Economical status is no longer the way to get the best babe-mate.
However, if this crisis goes on, the MAN, that one who fits into the traditional suit of conservative patriarchal values (just the same ones of these neoliberals men who are screwing us all) then women may need to start looking for the best hunter who brings food to home.
This crisis is going to be a comeback to the "old good values" of women at home.
The morality of financial advantage, or when it's wrong to haggle
Edward the Bonobo - Gone. Posted Jan 9, 2012
Me:
>><< Capitalism creates unhealthy inequalities>>
Pedro:
>>Any society with more than about 50 people in it has inequalities. Is capitalism that different to all the other ones?
Yes yes. The Marxist argument is not naive about The Human Condition. When we say 'Capitalism' we should recognise that all we're talking about is a stage of economic development which is based on same type of basic, inequality-creating economic transactions as previously, only within a certain structural framework.
What I meant was fatal inequalities.
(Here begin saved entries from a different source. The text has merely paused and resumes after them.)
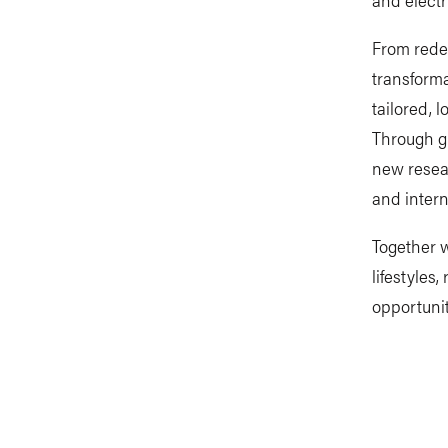
From redes
transforma
tailored, 
Through gl
new resear
and intern
Together w
lifestyles
opportunit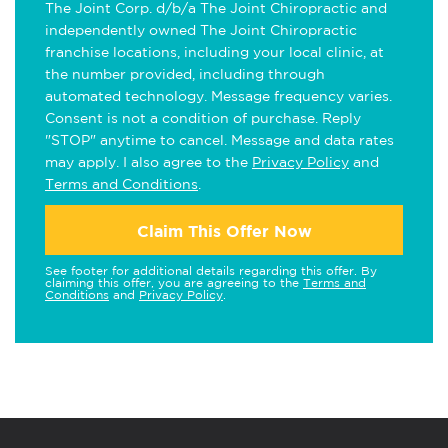
The Joint Corp. d/b/a The Joint Chiropractic and
independently owned The Joint Chiropractic
franchise locations, including your local clinic, at
the number provided, including through
automated technology. Message frequency varies.
Consent is not a condition of purchase. Reply
"STOP" anytime to cancel. Message and data rates
may apply. I also agree to the
Privacy Policy
and
Terms and Conditions
.
Claim This Offer Now
See footer for additional details regarding this offer. By
claiming this offer, you are agreeing to the
Terms and
Conditions
and
Privacy Policy
.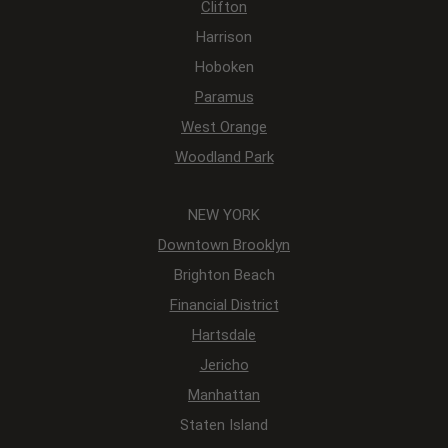
Clifton
Harrison
Hoboken
Paramus
West Orange
Woodland Park
NEW YORK
Downtown Brooklyn
Brighton Beach
Financial District
Hartsdale
Jericho
Manhattan
Staten Island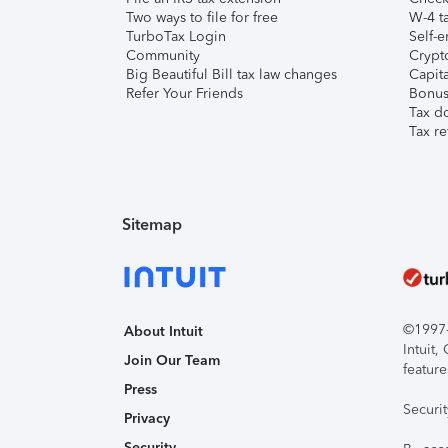
Two ways to file for free
W-4 ta
TurboTax Login
Self-e
Community
Crypto
Big Beautiful Bill tax law changes
Capita
Refer Your Friends
Bonus 
Tax d
Tax re
Sitemap
©1997-2
About Intuit
Intuit
Join Our Team
feature
Press
Securi
Privacy
Security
I'm not so much concerned about equality in the sense of 'being nice to folk' (although am). Rather if those inequalities become too great Capitalism stops working. There isn't the wealth at the bottom end to finance the top.
The morality of financial advantage, or when it's wrong to haggle
Hoovooloo Posted Jan 9, 2012
Some more thoughts on the idea that status will attract higher quality mates...
In a society with little or no scarcity, sexual politics will be very, very different. For one thing, nobody will "depend" on anyone else for food, shelter, or whatever, so the traditional household structure will be obsolete. Quite a lot of people shack up together because to do so makes economic sense. Remove that from the equation and things change.
I'm no expert, and I don't think I'm revealing any secrets when I say my attitudes are non-typical, but in my opinion the basic drive of the human male is not to breed... it is to mate. This is in direct conflict with the basic drive of the human female, which is to breed. Feminist bleating aside, that's what four billion years of evolution has programmed us to want to do. Sure, there are exceptions. I'm acquainted with men who say they want babies, and with women who say they don't. I think they're lying, to themselves and others, but I could be wrong.
Consider: when I went through puberty, porn was scarce. There were magazines and videos, of course, but they were of limited availability, and there were significant barriers of embarrassment to be overcome.
Today, only a couple of decades on, any porn I want, of any specialist type I can think of (plus a few I'd rather not) are available, instantly, in high definition, free, 24/7, and I don't have to ask anyone for it. We're officially post-scarcity for porn, to the point that, when it was discovered that a government minister's husband had paid for "adult" movies out of MP's expenses, the most common comment my acquaintances made was not "how terrible", or "how hypocritical" or whatever... it was "what kind of ignorant loser *pays* for porn?"
Feminists bemoan the situation, stating with some justification that the "pornification" of society leads to reduced respect for women, greater expectations for men that women can't or more likely won't conform to, and a generally unpleasant effect on society.
Can anyone argue convincingly that the end of the scarcity of actual satisfactory sex is far in the future? And how much worse will it be then?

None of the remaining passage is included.